Engineering education in the 1890s at Purdue meant hands-on work in the
forge room, where students heated and molded metal, just like the "blacksmiths"
and "boilermakers" the football team was called after defeating
opponents. Newspaper reporters writing about the success of the football
team inevitably seized on the manual nature of instruction at Purdue.

On Oct. 26, 1891, Purdue football players first were called "Boiler
Makers" in a Crawfordsville newspaper headline (below). Another account
stated, "Those big fellows from Purdue know how to play football as
well as pound the rivets into boilers." No doubt a factor in attaching
a railroad nickname to Purdue was the Schenectady locomotive (above), used
from 1891 to 1897 for research.

The making of the Boilermakers
The traditional story is that the origin of the nickname "Boilermakers"
had to do
with an 1889 football game against Wabash College, an ouchy newspaper reporter
and - maybe - the Monon Shops.
The facts:
Wrong year, right school;
It was a reporter - or rather a headline writer - who coined the term; and
No way were players recruited from the Monon Shops.
Unraveling the legend of the Boilermakers seemed necessary because it is
told so many times in so many ways and - let's face it - it's part of Purdue
lore, and we should get it right.
In short, this is the form the legend most often takes: Purdue traveled
to Crawfordsville in 1889 to play the Wabash College team, prevailed 18
to 4, and the local newspapers proceeded to hurl epithets after the victors,
including the term "boilermakers." The myth is further embellished
by adding that the hulking brutes playing for Purdue were recruited from
the Monon Shops in Lafayette.
The last part of the legend is the easiest, so we'll start there.
Purdue football teams were first called the Boilermakers in 1891. It wasn't
until four years later that the Monon Railroad Shops were relocated from
New Albany to Lafayette.
According to "The Monon Route," a history of the Louisville, New
Albany and Chicago line, the citizens of Lafayette in 1892 approved a tax
levy to help build the shops. They were completed in 1895. So the notion
that sooty employees of the "Shops," as the repair depot was known,
had a hand in the boilermaker mythmaking is impossible.
Next we'll take a look at the newspaper article commonly thought to have
given the world the term
"boilermaker" as a scornful nickname for the Old Gold and Black.
Crawfordsville was served by several daily and weekly papers in 1889, and
all were filled with rants of varying shrillness about the Nov. 23 game.
One article - in the weekly Review - in particular is filled with names
that would make most schoolyard bullies blush.

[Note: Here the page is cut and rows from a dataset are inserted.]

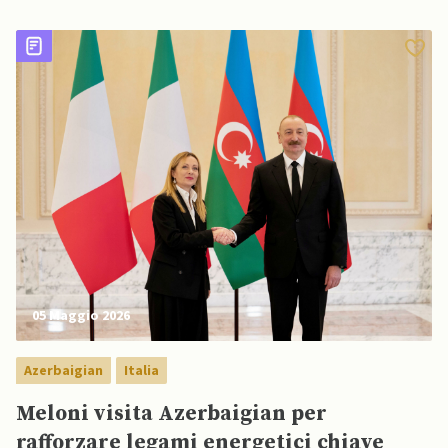
l'Ucraina è iniziata dopo che Kiev ha cercato di
stringere legami più stretti con l'UE
05 Maggio 2026
Azerbaigian
Italia
Meloni visita Azerbaigian per
rafforzare legami energetici chiave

But despite the fit of pique suffered by the reporter, he doesn't call the
Purdue team "boilermakers." For proof, we consult no less an expert
than Robert Lackey, Class of 1891 and a player on the first football teams
Purdue put on the field.
Writing in the November 1922 Alumnus, Lackey attempts to trace the origin
of "Boilermakers."
For his story, he went to the trouble of typing in the entire Review account
of the Nov. 23, 1889, Wabash-Purdue game.
Although nowhere in the story are the Purdue players called "boilermakers,"
he concludes: "While the word 'Boilermakers' does not appear in this
remarkable document, it started everybody using the terms 'corn huskers,'
'railsplitters,' 'haymakers,' 'log haulers,' 'blacksmiths,' etc., until
these simmered down to the nickname 'Boilermakers,' possibly as a logical
composite of all those expressive terms. In any event, we are proud of the
name and extend our thanks to the writers of the above for the inspiration."
It would be two more years before the Purdue team in truth would be labeled
"boilermakers," again by a protective local press in response
to a defeat of Wabash. The 1891 score was a 44 to 0 drubbing, and the Crawfordsville
reporters and editors tried to make up for the poor showing by the locals.
The headlines in the Oct. 30, 1891, Crawfordsville Star: "A Human Bull
Fight!" Beneath that: "The Wabash Reds Fall in a Big Soup Dish
and are Stirred Up with Spike Nails - One Man Loses an Ear."
In the Daily Journal, the reporter writes of the visiting team: "They
came, they saw, they conquered, and what is more they cut from Mr. Gentry's
ear a piece as large as a slice of roast beef of Old England."
But the greatest laments could be found in the Daily Argus News of Oct.
26: "Slaughter of Innocents," blared the main headline. Beneath
that: "Wabash Snowed Completely Under by the Burly Boiler Makers from
Purdue."
Almost immediately, the Lafayette papers picked up the unique moniker.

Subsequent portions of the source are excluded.